Remontée en sa chambre, la jeune femme se demandait comment deux retours aux mêmes lieux qu’elle croyait aimer pouvaient être si différents. Pourquoi se sentait-elle comme meurtrie, pourquoi cette maison, ce pays cher, tout ce qui, jusque-là, faisait frémir son cœur, lui semblaient-ils aujourd’hui si navrants ?

Mais son œil soudain tomba sur sa pendule. La petite abeille voltigeait toujours de gauche à droite, et de droite à gauche, du même mouvement rapide et continu, au-dessus des fleurs de vermeil. Alors, brusquement, Jeanne fut traversée par un élan d’affection, remuée jusqu’aux larmes devant cette petite mécanique qui semblait vivante, qui lui chantait l’heure et palpitait comme une poitrine.

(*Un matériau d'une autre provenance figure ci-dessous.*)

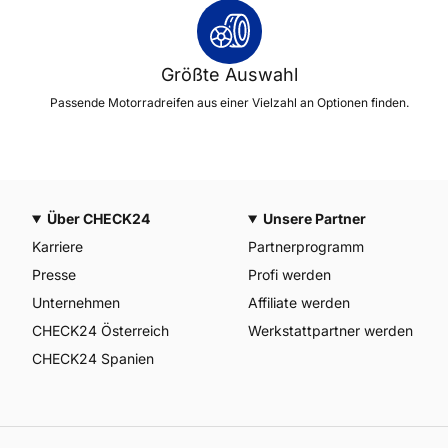
Größte Auswahl
Passende Motorradreifen aus einer Vielzahl an Optionen finden.
Über CHECK24
Unsere Partner
Karriere
Partnerprogramm
Presse
Profi werden
Unternehmen
Affiliate werden
CHECK24 Österreich
Werkstattpartner werden
CHECK24 Spanien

Certes elle n’avait pas été aussi émue en embrassant père et mère. Le cœur a des mystères qu’aucun raisonnement ne pénètre.

Pour la première fois depuis son mariage elle était seule en son lit, Julien, sous prétexte de fatigue, ayant pris une autre chambre. Il était convenu d’ailleurs que chacun aurait la sienne.

Elle fut longtemps à s’endormir, étonnée de ne plus sentir un corps contre le sien, déshabituée du sommeil solitaire, et troublée par le vent hargneux du nord qui s’acharnait contre le toit.

Elle fut réveillée au matin par une grande lueur qui teignait son lit de sang ; et ses carreaux, tout barbouillés de givre, étaient rouges comme si l’horizon entier brûlait.